Pair Corralation between Large Cap and Cambiar Small

Assuming the 90 days horizon Large Cap is expected to generate 1.06 times less return on investment than Cambiar Small. In addition to that, Large Cap is 1.05 times more volatile than Cambiar Small Cap. It trades about 0.1 of its total potential returns per unit of risk. Cambiar Small Cap is currently generating about 0.11 per unit of volatility. If you would invest  1,561  in Cambiar Small Cap on September 1, 2024 and sell it today you would earn a total of  256.00  from holding Cambiar Small Cap or generate 16.4% return on investment over 90 days.
Time Period3 Months [change]
DirectionMoves Together 
StrengthStrong
Accuracy99.21%
ValuesDaily Returns

Large Cap Growth Profund  vs.  Cambiar Small Cap

 Performance 
       Timeline  
Large Cap Growth 

Risk-Adjusted Performance

12 of 100

 
Weak
 
Strong
Good
Compared to the overall equity markets, risk-adjusted returns on investments in Large Cap Growth Profund are ranked lower than 12 (%) of all funds and portfolios of funds over the last 90 days. In spite of fairly weak forward indicators, Large Cap may actually be approaching a critical reversion point that can send shares even higher in December 2024.
Cambiar Small Cap 

Risk-Adjusted Performance

12 of 100

 
Weak
 
Strong
Good
Compared to the overall equity markets, risk-adjusted returns on investments in Cambiar Small Cap are ranked lower than 12 (%) of all funds and portfolios of funds over the last 90 days. In spite of fairly weak basic indicators, Cambiar Small may actually be approaching a critical reversion point that can send shares even higher in December 2024.

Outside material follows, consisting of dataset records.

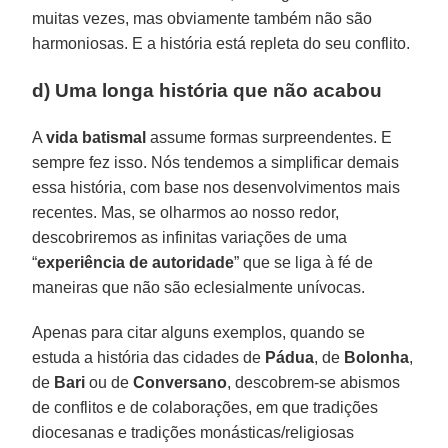
muitas vezes, mas obviamente também não são
harmoniosas. E a história está repleta do seu conflito.
d) Uma longa história que não acabou
A
vida batismal
assume formas surpreendentes. E
sempre fez isso. Nós tendemos a simplificar demais
essa história, com base nos desenvolvimentos mais
recentes. Mas, se olharmos ao nosso redor,
descobriremos as infinitas variações de uma
“
experiência de autoridade
” que se liga à fé de
maneiras que não são eclesialmente unívocas.
Apenas para citar alguns exemplos, quando se
estuda a história das cidades de
Pádua
, de
Bolonha
,
de
Bari
ou de
Conversano
, descobrem-se abismos
de conflitos e de colaborações, em que tradições
diocesanas e tradições monásticas/religiosas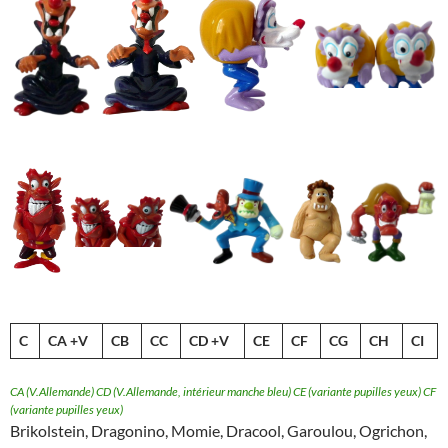
C
CA +V
CB
CC
CD +V
CE
CF
CG
CH
CI
CA (V.Allemande) CD (V.Allemande, intérieur manche bleu) CE (variante pupilles yeux) CF
(variante pupilles yeux)
Brikolstein, Dragonino, Momie, Dracool, Garoulou, Ogrichon,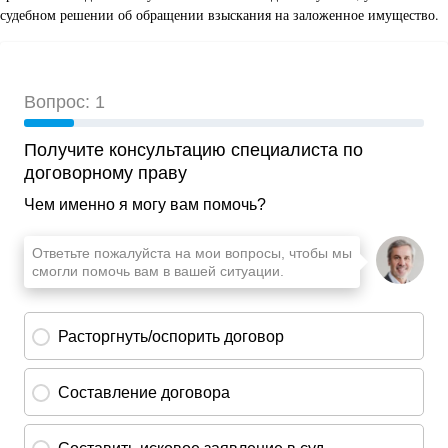
судебном решении об обращении взыскания на заложенное имущество.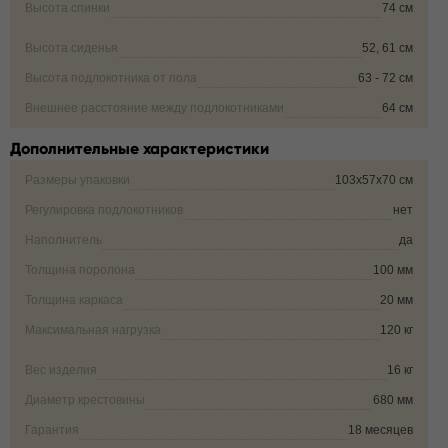
Высота спинки
74 см
Высота сиденья
52, 61 см
Высота подлокотника от пола
63 - 72 см
Внешнее расстояние между подлокотниками
64 см
Дополнительные характеристики
Размеры упаковки
103х57х70 см
Регулировка подлокотников
нет
Наполнитель
да
Толщина поролона
100 мм
Толщина каркаса
20 мм
Максимальная нагрузка
120 кг
Вес изделия
16 кг
Диаметр крестовины
680 мм
Гарантия
18 месяцев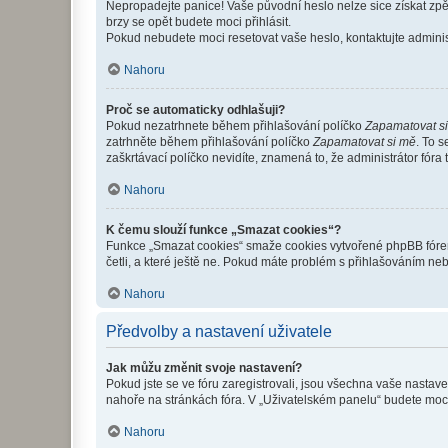
Nepropadejte panice! Vaše původní heslo nelze sice získat zpě
brzy se opět budete moci přihlásit.
Pokud nebudete moci resetovat vaše heslo, kontaktujte administ
Nahoru
Proč se automaticky odhlašuji?
Pokud nezatrhnete během přihlašování políčko
Zapamatovat s
zatrhněte během přihlašování políčko
Zapamatovat si mě
. To 
zaškrtávací políčko nevidíte, znamená to, že administrátor fóra 
Nahoru
K čemu slouží funkce „Smazat cookies“?
Funkce „Smazat cookies“ smaže cookies vytvořené phpBB fórem, 
četli, a které ještě ne. Pokud máte problém s přihlašováním 
Nahoru
Předvolby a nastavení uživatele
Jak můžu změnit svoje nastavení?
Pokud jste se ve fóru zaregistrovali, jsou všechna vaše nastav
nahoře na stránkách fóra. V „Uživatelském panelu“ budete moc
Nahoru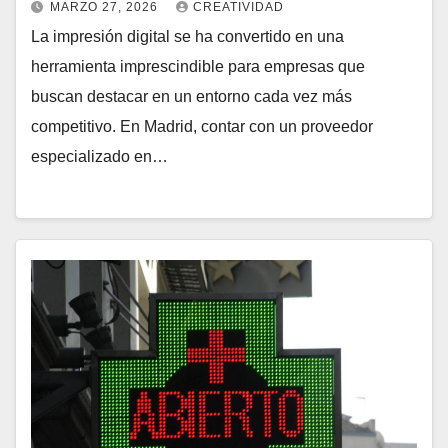
MARZO 27, 2026
CREATIVIDAD
La impresión digital se ha convertido en una
herramienta imprescindible para empresas que
buscan destacar en un entorno cada vez más
competitivo. En Madrid, contar con un proveedor
especializado en…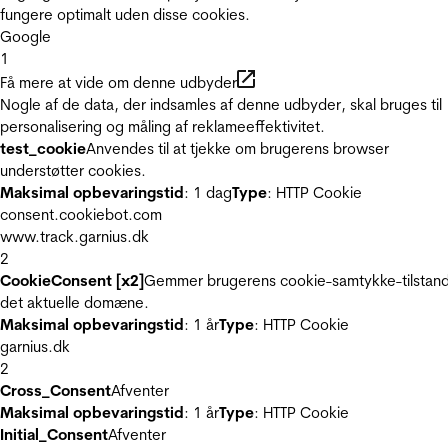
fungere optimalt uden disse cookies.
Google
1
Få mere at vide om denne udbyder
Nogle af de data, der indsamles af denne udbyder, skal bruges til
personalisering og måling af reklameeffektivitet.
test_cookie
Anvendes til at tjekke om brugerens browser
understøtter cookies.
Maksimal opbevaringstid
: 1 dag
Type
: HTTP Cookie
consent.cookiebot.com
www.track.garnius.dk
2
CookieConsent [x2]
Gemmer brugerens cookie-samtykke-tilstand
det aktuelle domæne.
Maksimal opbevaringstid
: 1 år
Type
: HTTP Cookie
garnius.dk
2
Cross_Consent
Afventer
Maksimal opbevaringstid
: 1 år
Type
: HTTP Cookie
Initial_Consent
Afventer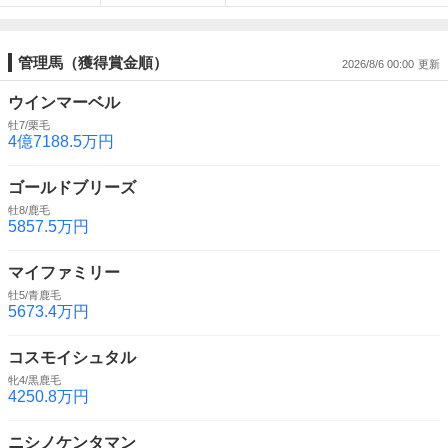
管理馬（獲得賞金順）
2026/8/6 00:00
ウインマーベル
牡7/栗毛
4億7188.5万円
ゴールドブリーズ
牡8/鹿毛
5857.5万円
マイファミリー
牡5/青鹿毛
5673.4万円
コスモイシュタル
牝4/黒鹿毛
4250.8万円
ニシノケンタマン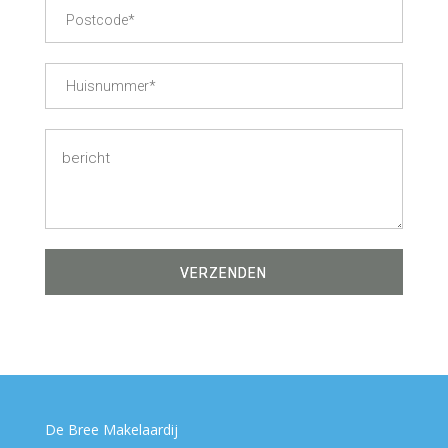
De Bree Makelaardij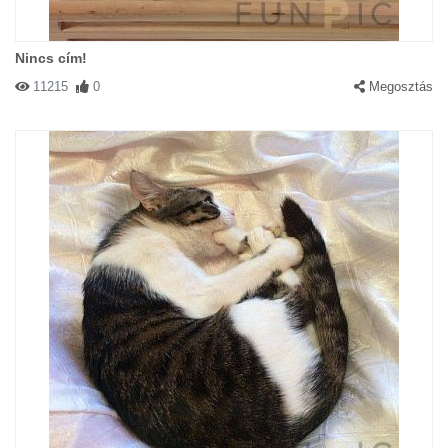
Nincs cím!
11215
0
Megosztás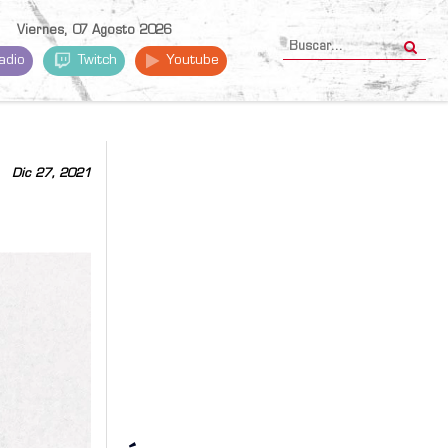
Viernes, 07 Agosto 2026
adio
Twitch
Youtube
Dic 27, 2021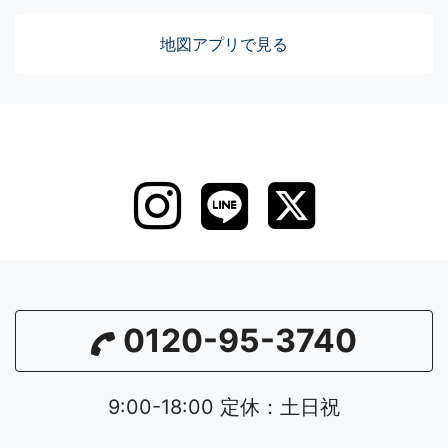
地図アプリで見る
0120-95-3740
9:00-18:00 定休：土日祝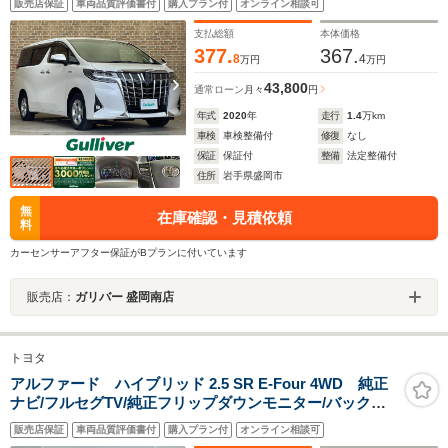
販売店保証
車両品質評価書付
購入プラン付
オンライン相談可
支払総額
本体価格
377.
367.
8
4
万円
万円
43,800
通常ローン
月々
円
年式
2020
年
走行
1.4
万km
車検
車検整備付
修復
なし
保証
保証付
整備
法定整備付
住所
岩手県盛岡市
無
在庫確認・見積依頼
料
カーセンサーアフター保証がBプランに付いています
販売店：
ガリバー 盛岡南店
トヨタ
アルファード ハイブリッド 2.5 SR E-Four 4WD 純正
ナビ/フルセグTV/純正フリップダウンモニター/バックカ
メラ/純正AWノーマルタイヤ積込/ドライブレコーダ
販売店保証
車両品質評価書付
購入プラン付
オンライン相談可
ー/ETC/プリクラッシュセーフティ/クルーズコントロー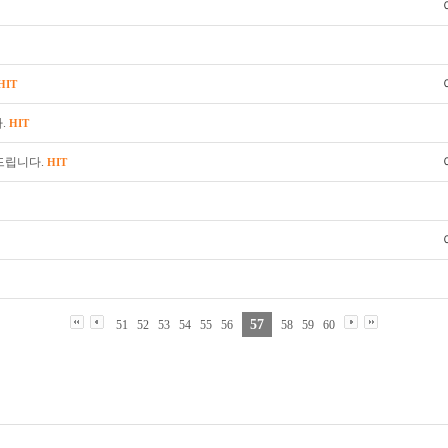
HIT
.
HIT
의드립니다.
HIT
57
51
52
53
54
55
56
58
59
60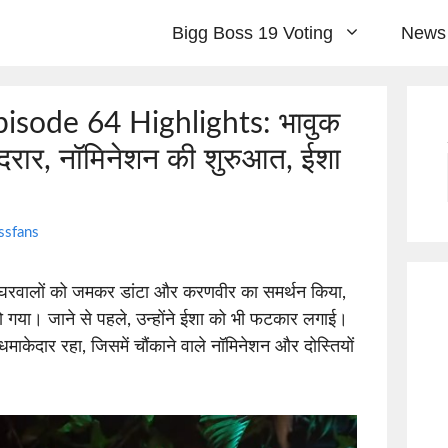
Bigg Boss 19 Voting
News
isode 64 Highlights: भावुक
ं दरार, नॉमिनेशन की शुरुआत, ईशा
ssfans
ने घरवालों को जमकर डांटा और करणवीर का समर्थन किया,
ो गया। जाने से पहले, उन्होंने ईशा को भी फटकार लगाई।
ेदार रहा, जिसमें चौंकाने वाले नॉमिनेशन और दोस्तियों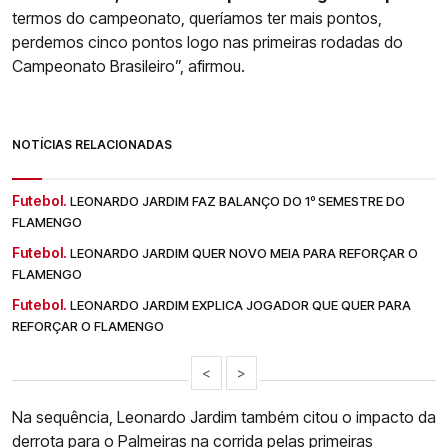
termos do campeonato, queríamos ter mais pontos,
perdemos cinco pontos logo nas primeiras rodadas do
Campeonato Brasileiro”, afirmou.
NOTÍCIAS RELACIONADAS
Futebol.
LEONARDO JARDIM FAZ BALANÇO DO 1º SEMESTRE DO
FLAMENGO
Futebol.
LEONARDO JARDIM QUER NOVO MEIA PARA REFORÇAR O
FLAMENGO
Futebol.
LEONARDO JARDIM EXPLICA JOGADOR QUE QUER PARA
REFORÇAR O FLAMENGO
<
>
Na sequência, Leonardo Jardim também citou o impacto da
derrota para o Palmeiras na corrida pelas primeiras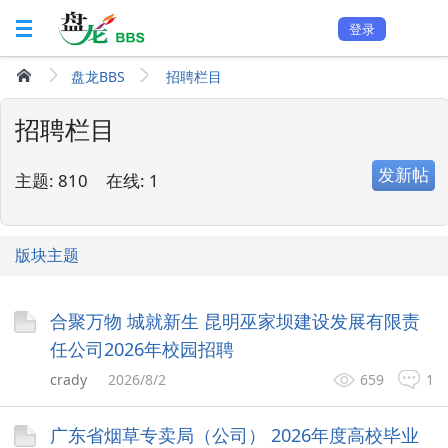
登录
盘龙BBS
招聘栏目
招聘栏目
发新帖
主题:
810
在线:
1
版块主题
合聚万物 城就新生 昆明巫家坝建设发展有限责
任公司2026年校园招聘
crady
2026/8/2
659
1
广东省烟草专卖局（公司） 2026年度高校毕业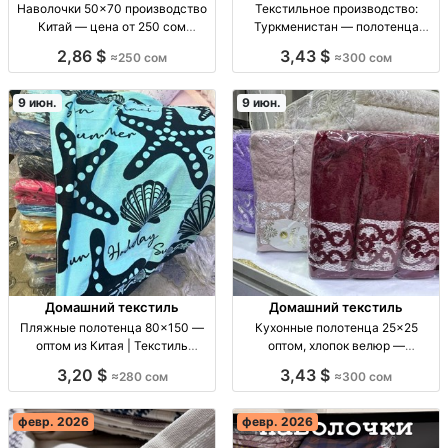
Наволочки 50×70 производство
Текстильное производство:
Китай — цена от 250 сом
Туркменистан — полотенца
Наволочки, постельный
70×140 и 50×90 (цены за
2,86 $
3,43 $
≈250 сом
≈300 сом
текстиль, размер 50×70 см,
размер) полотенца опт/
комплект: пара, производство
производство, Туркменистан;
КНР, цена за пару, дом
размеры 70×140 (300 сом),
9 июн.
9 июн.
50×90 (150 сом); домашний
тексти
Домашний текстиль
Домашний текстиль
Пляжные полотенца 80×150 —
Кухонные полотенца 25×25
оптом из Китая | Текстиль
оптом, хлопок велюр —
полотенце пляжн. 80×150 см,
Узбекистан полотенца кухонные
3,20 $
3,43 $
≈280 сом
≈300 сом
опт, произв. Китай, летний
х/б велюр 25×25 см; опт; 10 шт/
текстиль
уп; УЗБ производство
февр. 2026
февр. 2026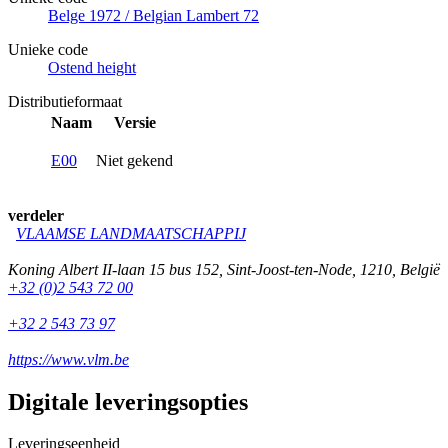
Belge 1972 / Belgian Lambert 72
Unieke code
Ostend height
Distributieformaat
Naam
Versie
E00
Niet gekend
verdeler
VLAAMSE LANDMAATSCHAPPIJ
Koning Albert II-laan 15 bus 152
,
Sint-Joost-ten-Node
,
1210
,
België
+32 (0)2 543 72 00
+32 2 543 73 97
https://www.vlm.be
Digitale leveringsopties
Leveringseenheid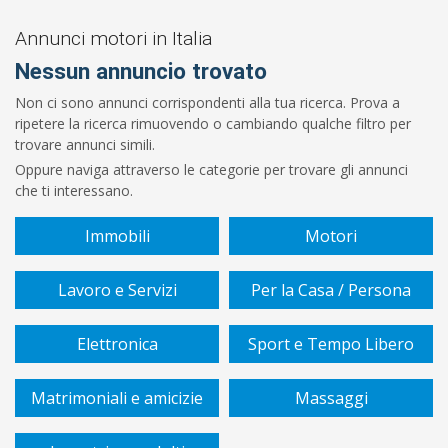
Prezzo
Da
Annunci motori in Italia
Nessun annuncio trovato
€
Non ci sono annunci corrispondenti alla tua ricerca. Prova a
ripetere la ricerca rimuovendo o cambiando qualche filtro per
A
trovare annunci simili.
Oppure naviga attraverso le categorie per trovare gli annunci
€
che ti interessano.
Immobili
Motori
Cerca
Lavoro e Servizi
Per la Casa / Persona
Elettronica
Sport e Tempo Libero
Matrimoniali e amicizie
Massaggi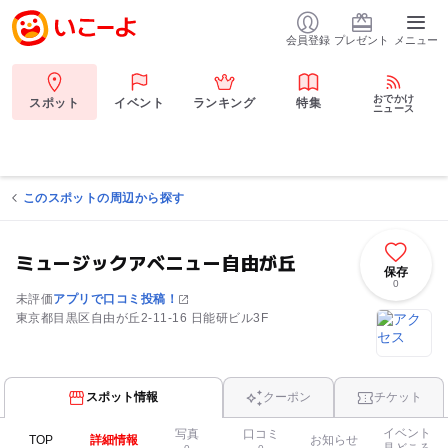
会員登録
プレゼント
メニュー
おでかけ
スポット
イベント
ランキング
特集
ニュース
このスポットの周辺から探す
ミュージックアベニュー自由が丘
保存
0
未評価
アプリで口コミ投稿！
東京都目黒区自由が丘2-11-16 日能研ビル3F
スポット情報
クーポン
チケット
イベント
写真
口コミ
TOP
詳細情報
お知らせ
見どころ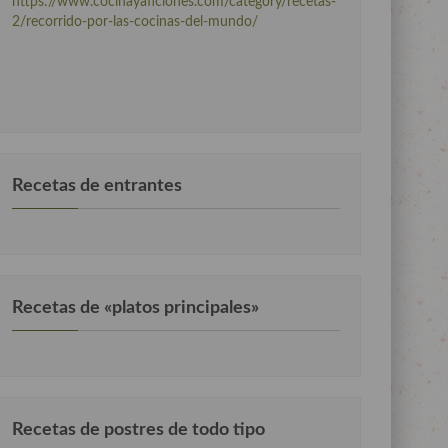
https://www.cocinayaficiones.com/category/recetas-
2/recorrido-por-las-cocinas-del-mundo/
Recetas de entrantes
Recetas de «platos principales»
Recetas de postres de todo tipo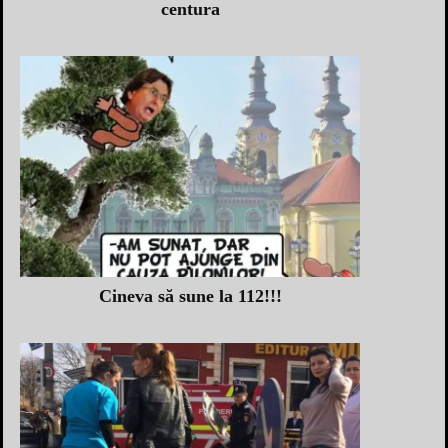
centura
Cineva să sune la 112!!!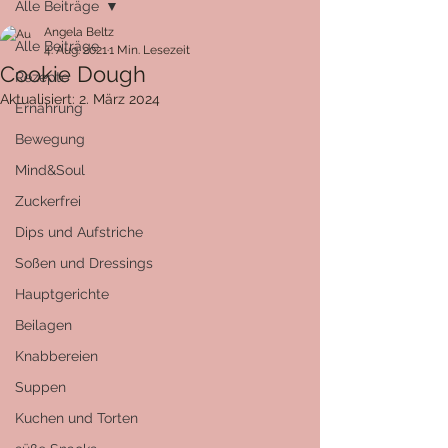
Alle Beiträge
Angela Beltz
Alle Beiträge
4. Aug. 2021
1 Min. Lesezeit
Cookie Dough
Rezepte
Aktualisiert:
2. März 2024
Ernährung
Bewegung
Mind&Soul
Zuckerfrei
Dips und Aufstriche
Soßen und Dressings
Hauptgerichte
Beilagen
Knabbereien
Suppen
Kuchen und Torten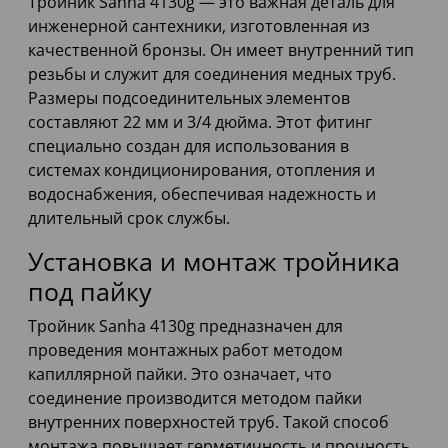
Тройник Sanha 4130g — это важная деталь для
инженерной сантехники, изготовленная из
качественной бронзы. Он имеет внутренний тип
резьбы и служит для соединения медных труб.
Размеры подсоединительных элементов
составляют 22 мм и 3/4 дюйма. Этот фитинг
специально создан для использования в
системах кондиционирования, отопления и
водоснабжения, обеспечивая надежность и
длительный срок службы.
Установка и монтаж тройника
под пайку
Тройник Sanha 4130g предназначен для
проведения монтажных работ методом
капиллярной пайки. Это означает, что
соединение производится методом пайки
внутренних поверхностей труб. Такой способ
монтажа повышает герметичность и прочность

Large Cap and Cambiar Small Volatility Contrast

   Predicted Return Density   
       Returns  

Pair Trading with Large Cap and Cambiar Small

The main advantage of trading using opposite Large Cap and Cambiar Small positions is that it hedges away some unsystematic risk. Because of two separate transactions, even if Large Cap position performs unexpectedly, Cambiar Small can make up some of the losses. Pair trading also minimizes risk from directional movements in the market. For example, if an entire industry or sector drops because of unexpected headlines, the short position in Cambiar Small will offset losses from the drop in Cambiar Small's long position.
The idea behind Large Cap Growth Profund and Cambiar Small Cap pairs trading is to make the combined position market-neutral, meaning the overall market's direction will not affect its win or loss (or potential downside or upside). This can be achieved by designing a pairs trade with two highly correlated stocks or equities that operate in a similar space or sector, making it possible to obtain profits through simple and relatively low-risk investment.
Check out your portfolio center.
Note that this page's information should be used as a complementary analysis to find the right mix of equity instruments to add to your existing portfolios or create a brand new portfolio. You can also try the Commodity Channel module to use Commodity Channel Index to analyze current equity momentum.